For a long time I worked in a business that was often a handmaiden to rampant capitalism and I often saw in those I rubbed up against— and I must confess, myself— a greedy fascination with money and material gain.
For a shining hour I seemed to surf on a tidal wave of the stuff but by the mid-noughties this had turned into a trickle and I took a lot of directing assignments in Europe, primarily in the former Soviet bloc countries and many times in Russia to pay the bills.
The advertising industry in Moscow, while not in its infancy, was still finding its feet and home-grown directing talent was thin on the ground so agencies would insist on directors being brought in from the West.
I had grown up during a time when the Iron Curtain was still very much still in place and thought that perhaps the country still had echoes of this anti-materialistic time but it turned out the place was just as venal, if not more so, than the West.
Whilst I am far from being a ‘die in a ditch’ creative warrior, I found the general lack of any sense of caring for the creative product difficult. All anyone seemed to care about was how to extract as much money as possible out of the whole process. Moscow seemed to be a city totally in thrall to Mammon. All anyone really cared about was money.
The only person who seemed different (apart from a few ex-pat buddies who struggled valiantly to do good work) was a driver who’d grown up during Soviet times and was a little wistful for an age when everyone was guaranteed a place to live, a job, an education and healthcare— no matter how substandard those things were— and bemoaned the current age when life seemed a permanent struggle and a sense of security and community had been replaced by a yearning need.
What had changed? Why had an entire country performed a profound volte face? He explained that since the fall of the Soviet Union the country had been sold off to an elite handful of oligarchs who, in league with the country’s administration, had absolute control over its vast material resources.
Some of this wealth ended up in a brand spanking new Russian Middle Class. But most of it found a happy home in the West where, of course, Mammon worship was in full effect, and had been since the Thatcher and Reagan years.

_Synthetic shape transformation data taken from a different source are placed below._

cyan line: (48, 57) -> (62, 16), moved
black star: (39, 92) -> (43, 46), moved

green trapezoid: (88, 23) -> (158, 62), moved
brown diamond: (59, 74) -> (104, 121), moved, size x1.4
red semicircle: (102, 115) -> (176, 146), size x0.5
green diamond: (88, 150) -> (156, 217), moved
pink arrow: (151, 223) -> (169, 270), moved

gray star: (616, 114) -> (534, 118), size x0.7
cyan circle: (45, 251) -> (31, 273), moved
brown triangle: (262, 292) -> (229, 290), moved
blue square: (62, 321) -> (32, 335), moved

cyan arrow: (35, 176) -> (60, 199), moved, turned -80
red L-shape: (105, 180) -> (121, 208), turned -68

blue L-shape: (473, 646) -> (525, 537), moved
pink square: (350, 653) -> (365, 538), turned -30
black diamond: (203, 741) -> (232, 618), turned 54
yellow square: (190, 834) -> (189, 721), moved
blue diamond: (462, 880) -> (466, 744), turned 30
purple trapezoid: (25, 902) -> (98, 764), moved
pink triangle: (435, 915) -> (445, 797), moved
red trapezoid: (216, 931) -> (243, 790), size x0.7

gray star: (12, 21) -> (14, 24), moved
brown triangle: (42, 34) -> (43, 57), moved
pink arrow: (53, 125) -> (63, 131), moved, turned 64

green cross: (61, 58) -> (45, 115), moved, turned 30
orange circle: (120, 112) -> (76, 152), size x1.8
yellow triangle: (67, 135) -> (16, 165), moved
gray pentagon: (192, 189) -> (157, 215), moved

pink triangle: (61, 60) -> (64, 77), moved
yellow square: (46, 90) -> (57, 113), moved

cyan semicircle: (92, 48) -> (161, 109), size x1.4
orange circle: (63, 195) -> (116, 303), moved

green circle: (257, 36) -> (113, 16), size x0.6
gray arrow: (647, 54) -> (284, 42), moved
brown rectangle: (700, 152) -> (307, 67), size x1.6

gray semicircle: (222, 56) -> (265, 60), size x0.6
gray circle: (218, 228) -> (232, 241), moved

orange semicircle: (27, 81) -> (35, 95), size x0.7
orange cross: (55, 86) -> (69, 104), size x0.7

Perhaps it’s no coincidence that those years coincided with the fall of the Soviet Union, which, malign as it was in many ways, acted as a kind of balance on the West: the fact that everyone there had a place to live, a job, enough to eat, healthcare and an education meant that western administrations felt obliged to make sure their citizens had the same.
But when the Berlin Wall fell all bets were off, that uneasy balance was lost— and replaced by a fierce venality which Russia, ironically, became the poster boy for. And everyone— from Moscow to Manhattan— seemed enamored with the new President: Mr Putin.
For a long while, as oil prices firmed and the place was awash with money, things seemed to work and Russia seemed to thrive. But as oil prices started a secular decline, Russia followed it. This was exacerbated by sanctions imposed by the West on Russia after the annexation of Crimea and Georgia and— coupled with corruption, lack of internal investment, an aging demographic, and an increasingly autocratic administration— the country became increasingly desperate.
But Mr Putin had a plan: crush dissent at home, undermine democracy in the West, and procure a friend in the White House who could be persuaded to undermine NATO so that, when Ukraine was invaded, no one would go to its aid. It would be a walkover, and Russia would be saved by an enlarged territory, deep water ports, 45 million extra citizens, vast new resources, and a buffer zone between itself and the unfriendly end of Europe.
The plan seemed to be working very, very well until July 2019 and a call between US President Donald Trump and Ukraine President Volodymyr Zelenskyy. During this call Mr Trump threatened to withhold $400 million in military aid from Ukraine unless President Zelenskyy agreed to go after Joe Biden.
Zelenskyy refused and the aid was not forthcoming. And maybe, just maybe, this had a material impact on Mr Biden getting elected…. and thank God, because look at where we are.
The invasion went ahead, but hasn’t gone according to plan-- largely because of the bravery of the Ukrainians, the leadership of President Zelenskyy, and the galvanizing effect that this has had on the West and the rest of the world.
Things undoubtedly would’ve been very, very different if Trump had been reelected.
It’s my belief that Ukraine will prevail and that this is the end of the road for a brutal dictator and a renewed confidence in free institutions, solidarity, and the things that no amount of money can buy.
And what is happening now might signify the first major cracks appearing in the world’s overwhelming obsession with Mammon.
I believe that President Zelenskyy is central to this because a man that has no price is literally priceless; he cannot—as he showed during his conversation with Trump-- be bought.
Maybe this is why this moment is being embraced by so many. The uneasy feeling we have all had for so long is being replaced by an ancient stirring; that some things are priceless and impossible to commodify.
I believe President Zelenskyy will come to be seen as a very major figure in the 21st century.
The man who helped the world relocate its moral center.